## Exercise brief
Make the copy match the entries below exactly, with no pictures carried over.

## Source records
* * *

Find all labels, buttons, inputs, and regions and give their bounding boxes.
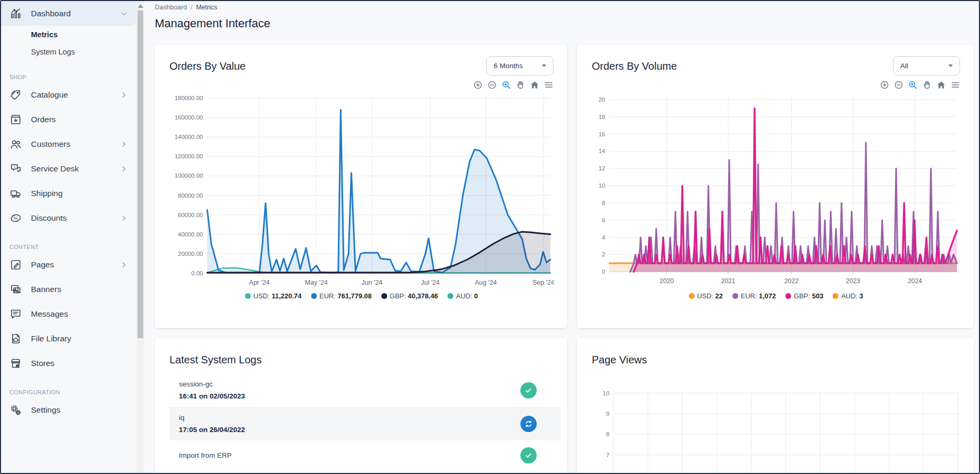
zoom-out-icon[interactable] — [894, 80, 903, 90]
dashboard-cards: Orders By Value 6 Months 0.0020000.00400… — [155, 45, 974, 473]
orders-by-value-card: Orders By Value 6 Months 0.0020000.00400… — [155, 45, 567, 328]
sidebar-item-messages[interactable]: Messages — [1, 301, 136, 326]
home-icon[interactable] — [936, 80, 946, 90]
sidebar-item-discounts[interactable]: %Discounts — [1, 206, 136, 230]
sidebar-item-dashboard[interactable]: Dashboard — [1, 1, 136, 26]
sidebar-section-shop: SHOP — [1, 67, 136, 80]
pan-icon[interactable] — [922, 80, 932, 90]
svg-text:7: 7 — [606, 452, 609, 458]
sidebar-item-settings[interactable]: Settings — [1, 397, 136, 422]
chart-toolbar — [169, 80, 553, 90]
chevron-down-icon — [120, 9, 128, 18]
sidebar-item-file-library[interactable]: File Library — [1, 326, 136, 351]
sidebar-subitem-metrics[interactable]: Metrics — [1, 26, 136, 43]
menu-icon[interactable] — [544, 80, 553, 90]
sidebar-item-label: Customers — [31, 139, 70, 149]
legend-label: AUD: 0 — [456, 292, 478, 300]
log-row[interactable]: session-gc16:41 on 02/05/2023 — [169, 373, 561, 407]
log-row-text: iq17:05 on 26/04/2022 — [179, 414, 245, 434]
selection-zoom-icon[interactable] — [502, 80, 511, 90]
sidebar-item-service-desk[interactable]: ?!Service Desk — [1, 156, 136, 181]
orders-by-volume-chart[interactable]: 0246810121416182020202021202220232024 — [592, 91, 960, 292]
sidebar-item-label: Pages — [31, 260, 54, 270]
svg-text:180000.00: 180000.00 — [175, 95, 203, 101]
breadcrumb-separator: / — [190, 4, 192, 11]
selection-zoom-icon[interactable] — [908, 80, 918, 90]
legend-item-gbp[interactable]: GBP: 503 — [785, 292, 823, 300]
orders-by-volume-range-select[interactable]: All — [893, 56, 960, 76]
orders-by-value-range-select[interactable]: 6 Months — [486, 56, 553, 76]
svg-text:6: 6 — [606, 472, 609, 473]
sidebar-scrollbar[interactable] — [136, 1, 144, 473]
chevron-right-icon — [120, 261, 128, 269]
sidebar-item-label: Dashboard — [31, 9, 71, 18]
log-name: Import from ERP — [179, 451, 232, 459]
chevron-right-icon — [120, 165, 128, 173]
menu-icon[interactable] — [951, 80, 960, 90]
scroll-up-arrow-icon[interactable] — [138, 4, 143, 8]
legend-label: AUD: 3 — [841, 292, 863, 300]
sidebar-item-orders[interactable]: Orders — [1, 107, 136, 132]
svg-text:?: ? — [13, 164, 15, 169]
sidebar-item-label: Stores — [31, 359, 55, 368]
svg-text:2021: 2021 — [721, 277, 735, 285]
pan-icon[interactable] — [516, 80, 525, 90]
legend-item-usd[interactable]: USD: 11,220.74 — [245, 292, 302, 300]
zoom-out-icon[interactable] — [487, 80, 497, 90]
log-name: session-gc — [179, 380, 245, 388]
zoom-in-icon[interactable] — [880, 80, 889, 90]
legend-item-aud[interactable]: AUD: 0 — [448, 292, 478, 300]
log-timestamp: 16:41 on 02/05/2023 — [179, 392, 245, 400]
legend-item-eur[interactable]: EUR: 1,072 — [732, 292, 776, 300]
page-views-title: Page Views — [592, 350, 960, 366]
main-content: Dashboard / Metrics Management Interface… — [144, 1, 979, 473]
chevron-right-icon — [120, 91, 128, 99]
legend-dot — [448, 293, 453, 299]
breadcrumb-dashboard[interactable]: Dashboard — [155, 4, 187, 11]
sidebar-item-label: Discounts — [31, 213, 67, 223]
svg-text:4: 4 — [602, 234, 605, 241]
svg-text:6: 6 — [602, 217, 605, 223]
legend-dot — [245, 293, 251, 299]
log-row-text: Import from ERP — [179, 451, 232, 459]
sidebar-item-customers[interactable]: Customers — [1, 132, 136, 156]
legend-label: EUR: 761,779.08 — [319, 292, 372, 300]
sidebar-item-stores[interactable]: Stores — [1, 351, 136, 375]
zoom-in-icon[interactable] — [473, 80, 483, 90]
log-status-badge-success — [520, 382, 537, 398]
log-timestamp: 17:05 on 26/04/2022 — [179, 426, 245, 434]
sidebar-item-shipping[interactable]: Shipping — [1, 181, 136, 206]
svg-text:Jun '24: Jun '24 — [361, 279, 382, 286]
orders-by-value-chart[interactable]: 0.0020000.0040000.0060000.0080000.001000… — [169, 91, 553, 292]
svg-text:8: 8 — [602, 200, 605, 206]
page-views-card: Page Views 012345678910 — [577, 338, 974, 473]
svg-text:%: % — [14, 216, 18, 221]
percent-icon: % — [9, 212, 22, 224]
log-row[interactable]: Import from ERP — [169, 440, 561, 470]
svg-text:2: 2 — [602, 251, 605, 257]
sidebar-scrollbar-thumb[interactable] — [137, 10, 143, 338]
breadcrumb-metrics[interactable]: Metrics — [196, 4, 217, 11]
legend-item-usd[interactable]: USD: 22 — [689, 292, 723, 300]
svg-text:20000.00: 20000.00 — [178, 251, 203, 257]
sidebar-item-banners[interactable]: Banners — [1, 277, 136, 301]
svg-text:18: 18 — [599, 114, 605, 120]
sidebar-item-pages[interactable]: Pages — [1, 252, 136, 277]
message-icon — [9, 308, 22, 320]
svg-text:2023: 2023 — [846, 277, 860, 285]
sidebar-subitem-system-logs[interactable]: System Logs — [1, 43, 136, 60]
range-select-value: 6 Months — [494, 62, 523, 70]
sidebar: DashboardMetricsSystem LogsSHOPCatalogue… — [1, 1, 136, 473]
sidebar-item-catalogue[interactable]: Catalogue — [1, 82, 136, 107]
chevron-down-icon — [542, 64, 546, 67]
svg-text:20: 20 — [599, 96, 605, 103]
home-icon[interactable] — [530, 80, 539, 90]
legend-item-eur[interactable]: EUR: 761,779.08 — [311, 292, 372, 300]
page-views-chart[interactable]: 012345678910 — [592, 378, 960, 473]
legend-item-gbp[interactable]: GBP: 40,378.46 — [381, 292, 439, 300]
chevron-right-icon — [120, 140, 128, 148]
svg-text:140000.00: 140000.00 — [175, 134, 203, 140]
page-edit-icon — [9, 258, 22, 271]
legend-item-aud[interactable]: AUD: 3 — [833, 292, 863, 300]
log-row[interactable]: iq17:05 on 26/04/2022 — [169, 407, 561, 440]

* * *

## Reply
Find all labels, buttons, inputs, and regions and give their bounding boxes.
zoom-out-icon[interactable] — [894, 80, 903, 90]
dashboard-cards: Orders By Value 6 Months 0.0020000.00400… — [155, 45, 974, 473]
orders-by-value-card: Orders By Value 6 Months 0.0020000.00400… — [155, 45, 567, 328]
sidebar-item-messages[interactable]: Messages — [1, 301, 136, 326]
home-icon[interactable] — [936, 80, 946, 90]
sidebar-item-discounts[interactable]: %Discounts — [1, 206, 136, 230]
sidebar-item-dashboard[interactable]: Dashboard — [1, 1, 136, 26]
sidebar-section-shop: SHOP — [1, 67, 136, 80]
pan-icon[interactable] — [922, 80, 932, 90]
svg-text:7: 7 — [606, 452, 609, 458]
sidebar-item-settings[interactable]: Settings — [1, 397, 136, 422]
chart-toolbar — [169, 80, 553, 90]
chevron-down-icon — [120, 9, 128, 18]
sidebar-item-file-library[interactable]: File Library — [1, 326, 136, 351]
sidebar-subitem-metrics[interactable]: Metrics — [1, 26, 136, 43]
menu-icon[interactable] — [544, 80, 553, 90]
sidebar-item-label: Customers — [31, 139, 70, 149]
legend-label: AUD: 0 — [456, 292, 478, 300]
log-row[interactable]: session-gc16:41 on 02/05/2023 — [169, 373, 561, 407]
log-row-text: iq17:05 on 26/04/2022 — [179, 414, 245, 434]
selection-zoom-icon[interactable] — [502, 80, 511, 90]
sidebar-item-service-desk[interactable]: ?!Service Desk — [1, 156, 136, 181]
orders-by-volume-chart[interactable]: 0246810121416182020202021202220232024 — [592, 91, 960, 292]
sidebar-item-label: Pages — [31, 260, 54, 270]
svg-text:180000.00: 180000.00 — [175, 95, 203, 101]
breadcrumb-separator: / — [190, 4, 192, 11]
selection-zoom-icon[interactable] — [908, 80, 918, 90]
legend-item-gbp[interactable]: GBP: 503 — [785, 292, 823, 300]
orders-by-volume-range-select[interactable]: All — [893, 56, 960, 76]
orders-by-value-range-select[interactable]: 6 Months — [486, 56, 553, 76]
svg-text:6: 6 — [606, 472, 609, 473]
sidebar-scrollbar[interactable] — [136, 1, 144, 473]
chevron-right-icon — [120, 261, 128, 269]
sidebar-item-label: Dashboard — [31, 9, 71, 18]
log-name: Import from ERP — [179, 451, 232, 459]
chevron-right-icon — [120, 165, 128, 173]
menu-icon[interactable] — [951, 80, 960, 90]
scroll-up-arrow-icon[interactable] — [138, 4, 143, 8]
legend-label: AUD: 3 — [841, 292, 863, 300]
sidebar-item-orders[interactable]: Orders — [1, 107, 136, 132]
svg-text:?: ? — [13, 164, 15, 169]
sidebar-item-label: Stores — [31, 359, 55, 368]
svg-text:2021: 2021 — [721, 277, 735, 285]
pan-icon[interactable] — [516, 80, 525, 90]
legend-item-usd[interactable]: USD: 11,220.74 — [245, 292, 302, 300]
zoom-out-icon[interactable] — [487, 80, 497, 90]
log-name: session-gc — [179, 380, 245, 388]
zoom-in-icon[interactable] — [880, 80, 889, 90]
legend-item-aud[interactable]: AUD: 0 — [448, 292, 478, 300]
log-timestamp: 16:41 on 02/05/2023 — [179, 392, 245, 400]
legend-item-eur[interactable]: EUR: 1,072 — [732, 292, 776, 300]
page-views-title: Page Views — [592, 350, 960, 366]
main-content: Dashboard / Metrics Management Interface… — [144, 1, 979, 473]
chevron-right-icon — [120, 91, 128, 99]
legend-dot — [448, 293, 453, 299]
breadcrumb-dashboard[interactable]: Dashboard — [155, 4, 187, 11]
sidebar-item-label: Discounts — [31, 213, 67, 223]
svg-text:4: 4 — [602, 234, 605, 241]
svg-text:6: 6 — [602, 217, 605, 223]
legend-dot — [245, 293, 251, 299]
log-row-text: Import from ERP — [179, 451, 232, 459]
sidebar-item-customers[interactable]: Customers — [1, 132, 136, 156]
legend-label: EUR: 761,779.08 — [319, 292, 372, 300]
sidebar-item-stores[interactable]: Stores — [1, 351, 136, 375]
zoom-in-icon[interactable] — [473, 80, 483, 90]
log-status-badge-success — [520, 382, 537, 398]
log-timestamp: 17:05 on 26/04/2022 — [179, 426, 245, 434]
sidebar-item-shipping[interactable]: Shipping — [1, 181, 136, 206]
svg-text:Jun '24: Jun '24 — [361, 279, 382, 286]
orders-by-value-chart[interactable]: 0.0020000.0040000.0060000.0080000.001000… — [169, 91, 553, 292]
svg-text:8: 8 — [602, 200, 605, 206]
page-views-card: Page Views 012345678910 — [577, 338, 974, 473]
svg-text:%: % — [14, 216, 18, 221]
percent-icon: % — [9, 212, 22, 224]
log-row[interactable]: Import from ERP — [169, 440, 561, 470]
svg-text:2: 2 — [602, 251, 605, 257]
sidebar-scrollbar-thumb[interactable] — [137, 10, 143, 338]
breadcrumb-metrics[interactable]: Metrics — [196, 4, 217, 11]
legend-item-usd[interactable]: USD: 22 — [689, 292, 723, 300]
svg-text:20000.00: 20000.00 — [178, 251, 203, 257]
sidebar-item-banners[interactable]: Banners — [1, 277, 136, 301]
svg-text:18: 18 — [599, 114, 605, 120]
sidebar-item-pages[interactable]: Pages — [1, 252, 136, 277]
message-icon — [9, 308, 22, 320]
svg-text:2023: 2023 — [846, 277, 860, 285]
sidebar-subitem-system-logs[interactable]: System Logs — [1, 43, 136, 60]
range-select-value: 6 Months — [494, 62, 523, 70]
sidebar: DashboardMetricsSystem LogsSHOPCatalogue… — [1, 1, 136, 473]
sidebar-item-catalogue[interactable]: Catalogue — [1, 82, 136, 107]
chevron-down-icon — [542, 64, 546, 67]
svg-text:20: 20 — [599, 96, 605, 103]
home-icon[interactable] — [530, 80, 539, 90]
legend-item-eur[interactable]: EUR: 761,779.08 — [311, 292, 372, 300]
page-views-chart[interactable]: 012345678910 — [592, 378, 960, 473]
legend-item-gbp[interactable]: GBP: 40,378.46 — [381, 292, 439, 300]
chevron-right-icon — [120, 140, 128, 148]
svg-text:140000.00: 140000.00 — [175, 134, 203, 140]
page-edit-icon — [9, 258, 22, 271]
legend-item-aud[interactable]: AUD: 3 — [833, 292, 863, 300]
log-row[interactable]: iq17:05 on 26/04/2022 — [169, 407, 561, 440]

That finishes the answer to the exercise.